--- TASK GOAL ---
The records below need to come back exactly as they are, pictures omitted.

* * * *

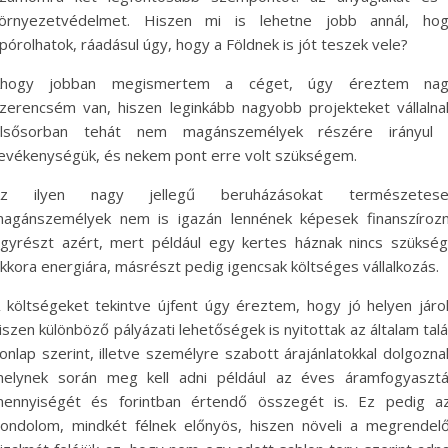
örnyezetvédelmet. Hiszen mi is lehetne jobb annál, ho
pórolhatok, ráadásul úgy, hogy a Földnek is jót teszek vele?
Ahogy jobban megismertem a céget, úgy éreztem nag
zerencsém van, hiszen leginkább nagyobb projekteket vállalna
lsősorban tehát nem magánszemélyek részére irányul
evékenységük, és nekem pont erre volt szükségem.
Az ilyen nagy jellegű beruházásokat természetese
agánszemélyek nem is igazán lennének képesek finanszírozn
gyrészt azért, mert például egy kertes háznak nincs szüksé
kkora energiára, másrészt pedig igencsak költséges vállalkozás.
 költségeket tekintve újfent úgy éreztem, hogy jó helyen járo
iszen különböző pályázati lehetőségek is nyitottak az általam talá
onlap szerint, illetve személyre szabott árajánlatokkal dolgozna
elynek során meg kell adni például az éves áramfogyaszt
ennyiségét és forintban értendő összegét is. Ez pedig a
ondolom, mindkét félnek előnyös, hiszen növeli a megrendel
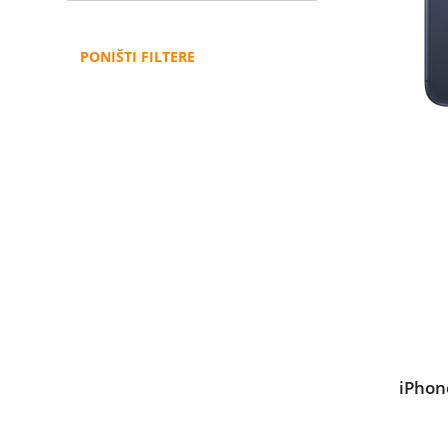
PONIŠTI FILTERE
iPhon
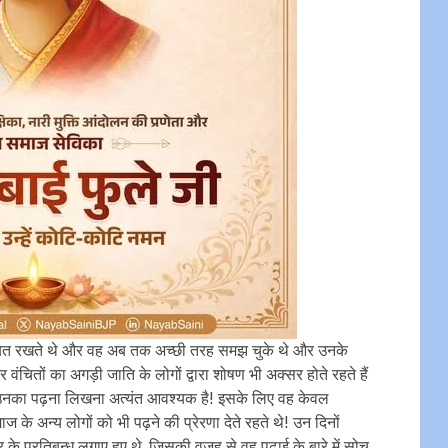
िलयत रखते थे और वह अब तक अच्छी तरह समझ चुके थे और उनके
चितों का अगड़ी जाति के लोगों द्वारा शोषण भी अक्सर होते रहते हैं
का पढ़ना लिखना अत्यंत आवश्यक है! इसके लिए वह केवल
ज के अन्य लोगों को भी पढ़ने की प्रेरणा देते रहते थे! उन दिनों
े प्रतिबन्ध लगाए हुए थे, जिसकी वजह से वह पढ़ाई के बारे में सोच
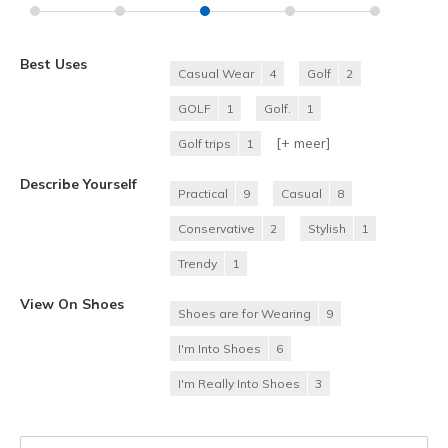
Best Uses
Casual Wear
4
Golf
2
GOLF
1
Golf.
1
[+
meer
]
Golf trips
1
Describe Yourself
Practical
9
Casual
8
Conservative
2
Stylish
1
Trendy
1
View On Shoes
Shoes are for Wearing
9
I'm Into Shoes
6
I'm Really Into Shoes
3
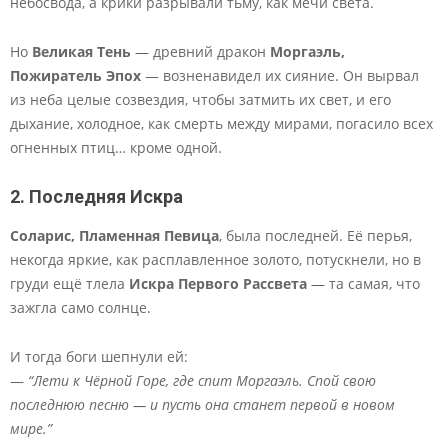
небосвода, а крики разрывали тьму, как мечи света.
Но
Великая Тень
— древний дракон
Моргаэль,
Пожиратель Эпох
— возненавидел их сияние. Он вырвал
из неба целые созвездия, чтобы затмить их свет, и его
дыхание, холодное, как смерть между мирами, погасило всех
огненных птиц… кроме одной.
2. Последняя Искра
Соларис, Пламенная Певица
, была последней. Её перья,
некогда яркие, как расплавленное золото, потускнели, но в
груди ещё тлела
Искра Первого Рассвета
— та самая, что
зажгла само солнце.
И тогда боги шепнули ей:
—
“Лети к Чёрной Горе, где спит Моргаэль. Спой свою
последнюю песню — и пусть она станет первой в новом
мире.”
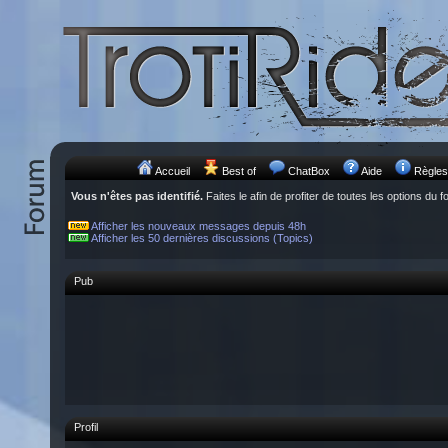
Accueil
Best of
ChatBox
Aide
Règles
Vous n'êtes pas identifié.
Faites le afin de profiter de toutes les options du f
Afficher les nouveaux messages depuis 48h
Afficher les 50 dernières discussions (Topics)
Pub
Profil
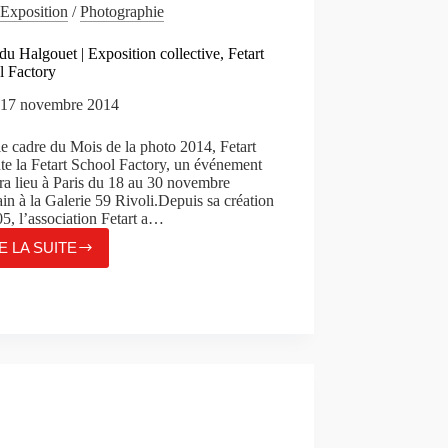
Exposition
/
Photographie
du Halgouet | Exposition collective, Fetart
l Factory
17 novembre 2014
e cadre du Mois de la photo 2014, Fetart
te la Fetart School Factory, un événement
ra lieu à Paris du 18 au 30 novembre
in à la Galerie 59 Rivoli.Depuis sa création
5, l’association Fetart a…
E LA SUITE
BRIAN
DU
HALGOUET
|
EXPOSITION
COLLECTIVE,
FETART
SCHOOL
FACTORY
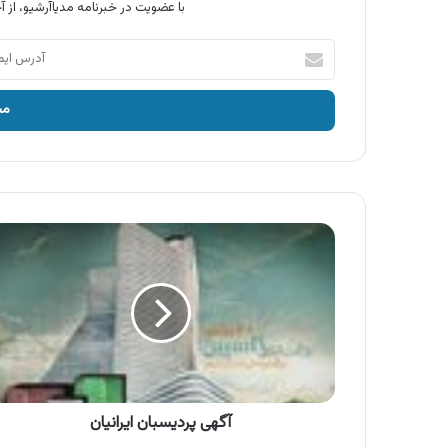
با عضویت در خبرنامه مدیاآرشیو، از آخ
آدرس
ایمیل
خود
را
وارد
کنید
آگهی
پردیسبان
ایرانیان
آگهی پردیسبان ایرانیان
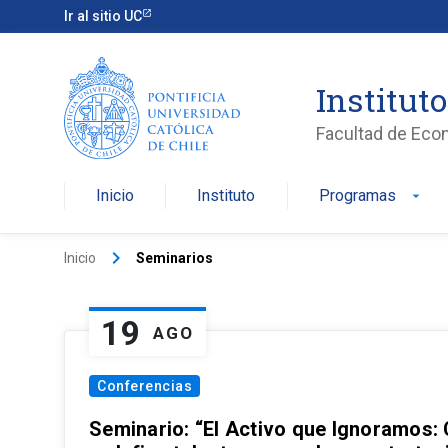
Ir al sitio UC
Institut
Facultad de Eco
Inicio
Instituto
Programas
arrow_drop_down
keyboard_arrow_right
Inicio
Seminarios
19
AGO
Conferencias
Seminario: “El Activo que Ignoramos:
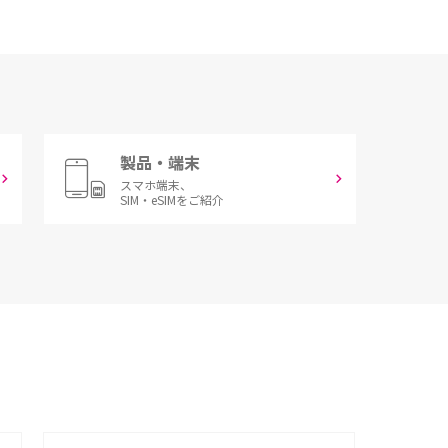
製品・端末
スマホ端末、
SIM・eSIMをご紹介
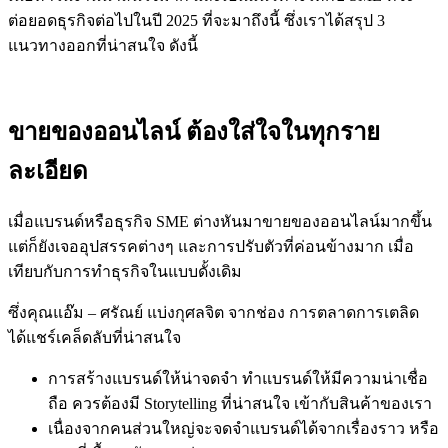
ต่อยอดธุรกิจต่อไปในปี 2025 ที่จะมาถึงนี้ ซึ่งเราได้สรุป 3
แนวทางออกที่น่าสนใจ ดังนี้
ขายของออนไลน์ ต้องใส่ใจในทุกราย
ละเอียด
เมื่อแบรนด์หรือธุรกิจ SME ต่างหันมาขายของออนไลน์มากขึ้น
แต่ก็ยังเจออุปสรรคต่างๆ และการปรับตัวที่ค่อนข้างมาก เมื่อ
เทียบกับการทำธุรกิจในแบบดั้งเดิม
ซึ่งคุณแอ๊ม – ศรัณย์ แบ่งกุศลจิต จากช่อง การตลาดการเตลิด
ได้แชร์เคล็ดลับที่น่าสนใจ
การสร้างแบรนด์ให้น่าจดจำ ทำแบรนด์ให้มีความน่าเชื่อ
ถือ ควรต้องมี Storytelling ที่น่าสนใจ เข้ากับสินค้าของเรา
เนื่องจากคนส่วนใหญ่จะจดจำแบรนด์ได้จากเรื่องราว หรือ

* * * *

--- SOLUTION ---
örnyezetvédelmet. Hiszen mi is lehetne jobb annál, ho
pórolhatok, ráadásul úgy, hogy a Földnek is jót teszek vele?
Ahogy jobban megismertem a céget, úgy éreztem nag
zerencsém van, hiszen leginkább nagyobb projekteket vállalna
lsősorban tehát nem magánszemélyek részére irányul
evékenységük, és nekem pont erre volt szükségem.
Az ilyen nagy jellegű beruházásokat természetese
agánszemélyek nem is igazán lennének képesek finanszírozn
gyrészt azért, mert például egy kertes háznak nincs szüksé
kkora energiára, másrészt pedig igencsak költséges vállalkozás.
 költségeket tekintve újfent úgy éreztem, hogy jó helyen járo
iszen különböző pályázati lehetőségek is nyitottak az általam talá
onlap szerint, illetve személyre szabott árajánlatokkal dolgozna
elynek során meg kell adni például az éves áramfogyaszt
ennyiségét és forintban értendő összegét is. Ez pedig a
ondolom, mindkét félnek előnyös, hiszen növeli a megrendel
PONIŠTI FILTERE
iPhon
िलयत रखते थे और वह अब तक अच्छी तरह समझ चुके थे और उनके
चितों का अगड़ी जाति के लोगों द्वारा शोषण भी अक्सर होते रहते हैं
का पढ़ना लिखना अत्यंत आवश्यक है! इसके लिए वह केवल
ज के अन्य लोगों को भी पढ़ने की प्रेरणा देते रहते थे! उन दिनों
े प्रतिबन्ध लगाए हुए थे, जिसकी वजह से वह पढ़ाई के बारे में सोच
Best Uses
Casual Wear
4
Golf
2
GOLF
1
Golf.
1
[+
meer
]
Golf trips
1
Describe Yourself
Practical
9
Casual
8
Conservative
2
Stylish
1
Trendy
1
View On Shoes
Shoes are for Wearing
9
I'm Into Shoes
6
I'm Really Into Shoes
3
небосвода, а крики разрывали тьму, как мечи света.
Но
Великая Тень
— древний дракон
Моргаэль,
Пожиратель Эпох
— возненавидел их сияние. Он вырвал
из неба целые созвездия, чтобы затмить их свет, и его
дыхание, холодное, как смерть между мирами, погасило всех
огненных птиц… кроме одной.
2. Последняя Искра
Соларис, Пламенная Певица
, была последней. Её перья,
некогда яркие, как расплавленное золото, потускнели, но в
груди ещё тлела
Искра Первого Рассвета
— та самая, что
зажгла само солнце.
И тогда боги шепнули ей:
—
“Лети к Чёрной Горе, где спит Моргаэль. Спой свою
последнюю песню — и пусть она станет первой в новом
мире.”
Accueil
Best of
ChatBox
Aide
Règles
Vous n'êtes pas identifié.
Faites le afin de profiter de toutes les options du f
Afficher les nouveaux messages depuis 48h
Afficher les 50 dernières discussions (Topics)
Pub
Profil
Exposition
/
Photographie
du Halgouet | Exposition collective, Fetart
l Factory
17 novembre 2014
e cadre du Mois de la photo 2014, Fetart
te la Fetart School Factory, un événement
ra lieu à Paris du 18 au 30 novembre
in à la Galerie 59 Rivoli.Depuis sa création
5, l’association Fetart a…
E LA SUITE
BRIAN
DU
HALGOUET
|
EXPOSITION
COLLECTIVE,
FETART
SCHOOL
FACTORY
با عضویت در خبرنامه مدیاآرشیو، از آخ
آدرس
ایمیل
خود
را
وارد
کنید
آگهی
پردیسبان
ایرانیان
آگهی پردیسبان ایرانیان
Ir al sitio UC
Institut
Facultad de Eco
Inicio
Instituto
Programas
arrow_drop_down
keyboard_arrow_right
Inicio
Seminarios
19
AGO
Conferencias
Seminario: “El Activo que Ignoramos:
製品・端末
スマホ端末、
SIM・eSIMをご紹介
ต่อยอดธุรกิจต่อไปในปี 2025 ที่จะมาถึงนี้ ซึ่งเราได้สรุป 3
แนวทางออกที่น่าสนใจ ดังนี้
ขายของออนไลน์ ต้องใส่ใจในทุกราย
ละเอียด
เมื่อแบรนด์หรือธุรกิจ SME ต่างหันมาขายของออนไลน์มากขึ้น
แต่ก็ยังเจออุปสรรคต่างๆ และการปรับตัวที่ค่อนข้างมาก เมื่อ
เทียบกับการทำธุรกิจในแบบดั้งเดิม
ซึ่งคุณแอ๊ม – ศรัณย์ แบ่งกุศลจิต จากช่อง การตลาดการเตลิด
ได้แชร์เคล็ดลับที่น่าสนใจ
การสร้างแบรนด์ให้น่าจดจำ ทำแบรนด์ให้มีความน่าเชื่อ
ถือ ควรต้องมี Storytelling ที่น่าสนใจ เข้ากับสินค้าของเรา
เนื่องจากคนส่วนใหญ่จะจดจำแบรนด์ได้จากเรื่องราว หรือ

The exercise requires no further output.